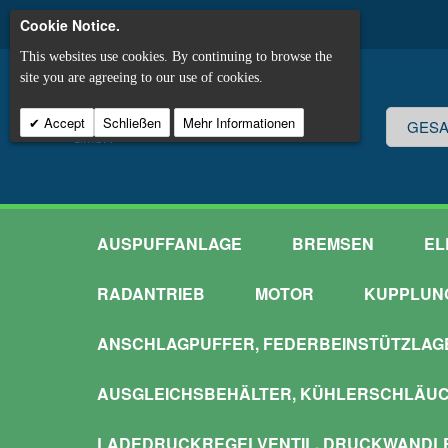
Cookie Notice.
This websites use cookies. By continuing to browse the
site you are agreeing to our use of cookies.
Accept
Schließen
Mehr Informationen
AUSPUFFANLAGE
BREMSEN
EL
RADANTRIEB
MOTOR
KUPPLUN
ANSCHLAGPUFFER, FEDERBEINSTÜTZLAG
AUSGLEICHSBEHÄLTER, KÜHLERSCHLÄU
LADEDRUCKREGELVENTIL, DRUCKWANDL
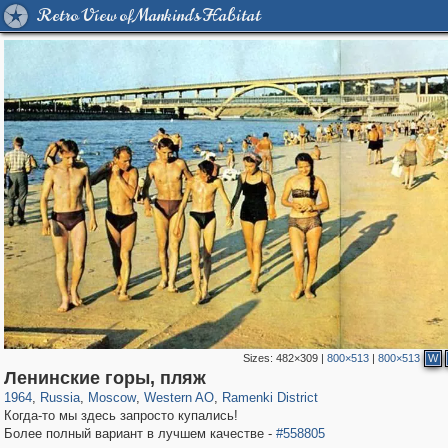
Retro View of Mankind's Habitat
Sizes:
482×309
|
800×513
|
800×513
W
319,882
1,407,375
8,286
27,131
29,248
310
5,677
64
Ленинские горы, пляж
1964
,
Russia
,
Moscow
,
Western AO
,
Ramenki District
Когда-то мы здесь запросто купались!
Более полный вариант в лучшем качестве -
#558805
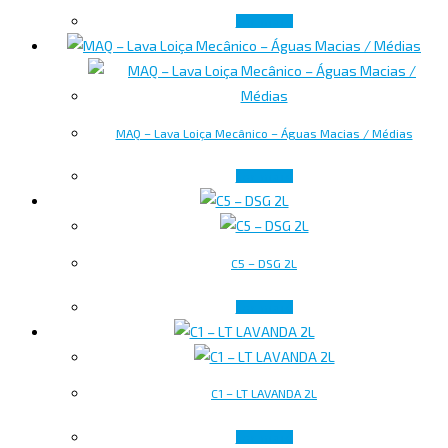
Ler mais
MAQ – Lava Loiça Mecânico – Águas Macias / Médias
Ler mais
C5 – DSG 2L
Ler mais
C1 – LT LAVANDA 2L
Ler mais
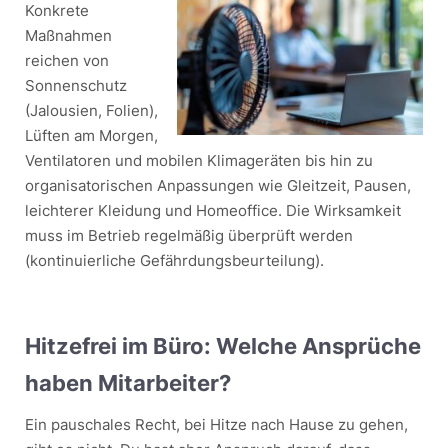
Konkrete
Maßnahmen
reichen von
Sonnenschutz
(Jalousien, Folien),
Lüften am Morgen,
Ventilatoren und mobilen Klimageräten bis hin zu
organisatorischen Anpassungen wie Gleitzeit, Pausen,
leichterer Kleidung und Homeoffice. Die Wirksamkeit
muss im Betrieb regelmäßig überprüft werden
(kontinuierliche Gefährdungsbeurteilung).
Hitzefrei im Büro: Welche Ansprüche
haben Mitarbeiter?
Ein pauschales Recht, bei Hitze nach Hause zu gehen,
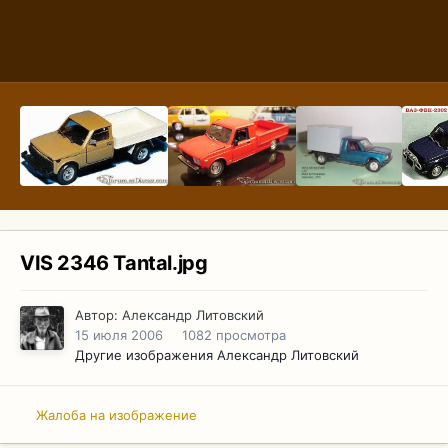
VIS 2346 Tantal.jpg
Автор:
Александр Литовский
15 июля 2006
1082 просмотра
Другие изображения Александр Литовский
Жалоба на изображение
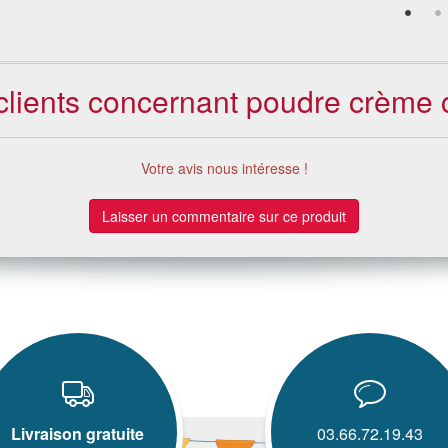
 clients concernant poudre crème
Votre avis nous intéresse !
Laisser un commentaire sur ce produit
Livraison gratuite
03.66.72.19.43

◇ ◇ ◇ ◇

EXERCISE GOAL:
When the listing is transcribed, every line must match the original exactly, and the pictures must be left out.

EXERCISE RESULT:
Cookie Notice.
This websites use cookies. By continuing to browse the
site you are agreeing to our use of cookies.
Accept
Schließen
Mehr Informationen
AUSPUFFANLAGE
BREMSEN
EL
RADANTRIEB
MOTOR
KUPPLUN
ANSCHLAGPUFFER, FEDERBEINSTÜTZLAG
AUSGLEICHSBEHÄLTER, KÜHLERSCHLÄU
LADEDRUCKREGELVENTIL, DRUCKWANDL
Retro View of Mankind's Habitat
Sizes:
482×309
|
800×513
|
800×513
W
319,882
1,407,375
8,286
27,131
29,248
310
5,677
64
Ленинские горы, пляж
1964
,
Russia
,
Moscow
,
Western AO
,
Ramenki District
Когда-то мы здесь запросто купались!
Более полный вариант в лучшем качестве -
#558805
Ler mais
MAQ – Lava Loiça Mecânico – Águas Macias / Médias
Ler mais
C5 – DSG 2L
Ler mais
C1 – LT LAVANDA 2L
Ler mais
Konkrete
Maßnahmen
reichen von
Sonnenschutz
(Jalousien, Folien),
Lüften am Morgen,
Ventilatoren und mobilen Klimageräten bis hin zu
organisatorischen Anpassungen wie Gleitzeit, Pausen,
leichterer Kleidung und Homeoffice. Die Wirksamkeit
muss im Betrieb regelmäßig überprüft werden
(kontinuierliche Gefährdungsbeurteilung).
Hitzefrei im Büro: Welche Ansprüche
haben Mitarbeiter?
Ein pauschales Recht, bei Hitze nach Hause zu gehen,
VIS 2346 Tantal.jpg
Автор:
Александр Литовский
15 июля 2006
1082 просмотра
Другие изображения Александр Литовский
Жалоба на изображение
 clients concernant poudre crème
Votre avis nous intéresse !
Laisser un commentaire sur ce produit
Livraison gratuite
03.66.72.19.43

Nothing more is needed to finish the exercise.